The U.S. apparel and textile industry hailed congressional passage last week of the 2021 National Defense Authorization Act (NDAA) for its update to a key provision that boosts domestic manufacturing.
The NDAA bill rolls back the threshold for “Berry Amendment” compliance requirements and Defense Department acquisitions to $150,000 and adjusts future increases for inflation, which the U.S. textile industry has long supported. In the fiscal year 2018 NDAA bill, Congress raised the Simplified Acquisition Threshold (SAT) to $250,000, which put more than $50 million worth of Berry contracts annually at risk of being outsourced to China and other countries, according to the National Council of Textile Organizations (NCTO).
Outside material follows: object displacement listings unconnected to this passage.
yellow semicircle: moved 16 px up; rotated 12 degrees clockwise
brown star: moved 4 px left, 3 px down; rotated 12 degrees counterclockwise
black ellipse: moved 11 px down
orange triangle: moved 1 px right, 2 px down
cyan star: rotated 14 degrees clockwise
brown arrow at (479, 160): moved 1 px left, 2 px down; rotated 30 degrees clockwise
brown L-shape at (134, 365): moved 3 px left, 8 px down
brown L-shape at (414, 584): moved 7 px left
Resetting the contracting threshold back to $150,000 in the new NDAA bill ensures that tens of millions of U.S. taxpayer dollars will be spent “here at home on quality goods manufactured by U.S. workers from U.S. materials,” NCTO said.
The American Apparel & Footwear Association (AAFA) and NCTO both urged President Trump to quickly sign the bill into law before the end of the year.
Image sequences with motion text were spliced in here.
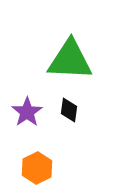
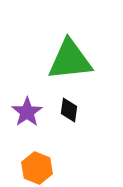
green triangle: rotated 9 degrees counterclockwise
orange hexagon: rotated 12 degrees counterclockwise
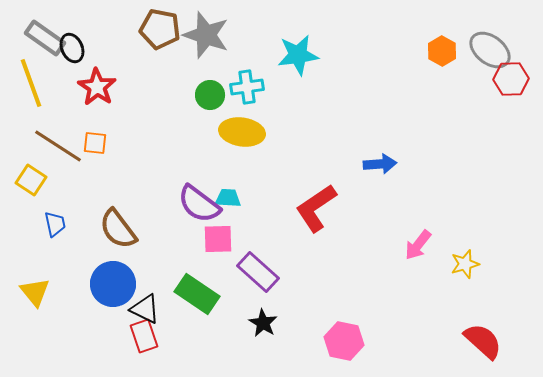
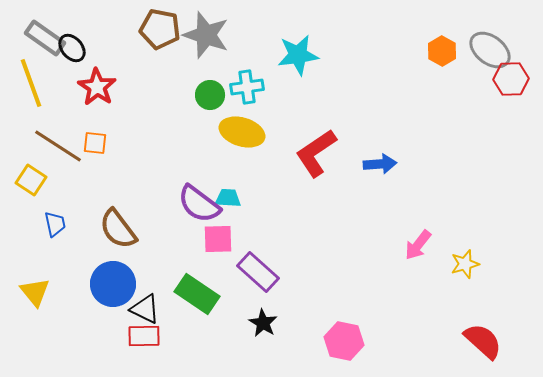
black ellipse: rotated 16 degrees counterclockwise
yellow ellipse: rotated 9 degrees clockwise
red L-shape: moved 55 px up
red rectangle: rotated 72 degrees counterclockwise
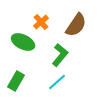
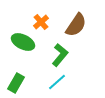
green rectangle: moved 2 px down
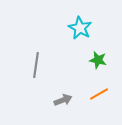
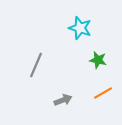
cyan star: rotated 10 degrees counterclockwise
gray line: rotated 15 degrees clockwise
orange line: moved 4 px right, 1 px up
“U.S. textile, apparel, and footwear manufacturers who proudly equip U.S. soldiers with uniforms rely on the Berry Amendment,” AAFA president and CEO Steve Lamar said. “Among other things, the NDAA makes important reforms to the Berry Amendment to close loopholes and support U.S. made textiles, apparel and other sewn products, and footwear. In doing so, the NDAA directly supports the employment of tens of thousands of Americans in manufacturing facilities throughout the United States.”
Lamar noted that Section 817 of the NDAA ensures that more of the textiles purchased by the military will be produced in full compliance with the Berry Amendment–an integral protection that has supported Made in USA textiles, apparel and other sewn products, and footwear for decades.
“This is especially important to provide certainty to domestic manufacturers, many of whom have also pivoted their facilities to produce items of personal protective equipment (PPE) during the COVID-19 pandemic,” he added.
The provision also indexes the SAT level for inflation to be adjusted every five years and forbids contracts from being artificially divided so they can be solicited below the new threshold level.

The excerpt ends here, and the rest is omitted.